For the last part of our trip to Peru, we would be staying in an oasis in the Huacachina Desert – a tiny little place exploding with palm trees, with airless, empty sand on all sides. It was a long way away from Cusco, and as we would be passing through the Nazca region to reach it, we decided to stop and have a look around.
The first place we visited was the Chauchilla Cemetary at Valle Las Trancas. Not far from the city of Nazca, the Chaucilla Cemetary is the remnants of a pre-hispanic burial ground in the middle of a desert. Not a lot is known about the site, but it appears to have been in use by the Nazca civilisation since the 9th century AD. Calling it a cemetery does not give an adequate description: the graves are open pits in the sand, and if you peer over the wooden railings you can see their mummified occupants. The mummies are extremely well preserved: it is possible to get an idea of the possessions, clothing and hairstyles of the Nazca culture. Unfortunately the cemetery had been disturbed over the centuries by various grave robbers. Standing in the stifling heat, staring into an open grave with the grey desert sands on all sides, it was very easy to forget the bustling city we had just left behind.
After stopping in at a pottery shop – where the owner made traditional Nazca pottery using all the ancient techniques – we found the Nazca Lines.
I confess, I had expected something very different. Rather than pulling up at a sparklingly efficient tourist site, we instead pulled over on the side of the road, right next to an enormous tower, constructed of thin metal poles and swaying dangerously in the breeze. We had been driving through the Nazca Lines for hours and had simply not known it. All we had to do to see them was to climb to the top of the tower, which was creaking quietly in the wind. The Lines themselves were nevertheless impressive. Etched into the expanse of dark sands before us and sprawling over acres of space, the Lines were strangely proportioned. I could not call them crude – not when the level of detail, time and effort that had gone into them is so clearly visible – but the peculiar, almost geometric pictures were nevertheless intriguing. The one thing that really struck me was that this was a way of understanding how the Nazca culture saw their own world, and as I descended the tower – trying to ignore the occasional wobble – I wondered how much more of the Nazca culture modern society would ever be able to see.

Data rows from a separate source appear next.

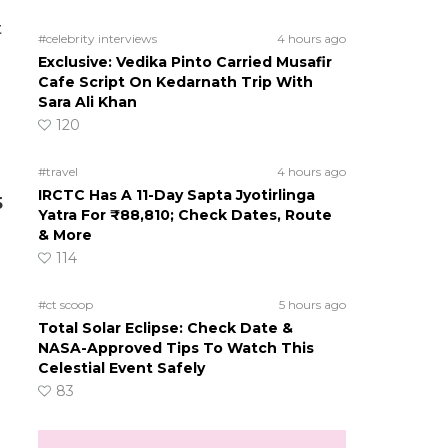
t
#celebrity interviews
4 hours ago
Exclusive: Vedika Pinto Carried Musafir
Cafe Script On Kedarnath Trip With
Sara Ali Khan
120
#travel
4 hours ago
IRCTC Has A 11-Day Sapta Jyotirlinga
5
Yatra For ₹88,810; Check Dates, Route
& More
114
#ct scoop
5 hours ago
Total Solar Eclipse: Check Date &
NASA-Approved Tips To Watch This
Celestial Event Safely
83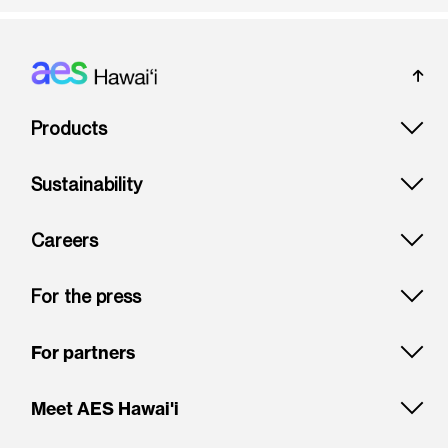
Footer: Hawai'i
Products
Sustainability
Careers
For the press
For partners
Meet AES Hawai'i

Then, it was off to a pisco distillery for lunch. For those of you who do not know, pisco is a kind of grape brandy local to Peru which is about 40% alcohol. We were given a tour and a free tasting – in the form of several shots – before we had our lunch, which left most of us extremely giggly at the very least. I’m afraid to say that after our free tasting, I don’t remember much of the museum we visited afterwards – apart from that I found all the exhibits extremely funny.
(AUTHOR’S NOTE: Sorry for the incredibly long absence; I had a dissertation to write.)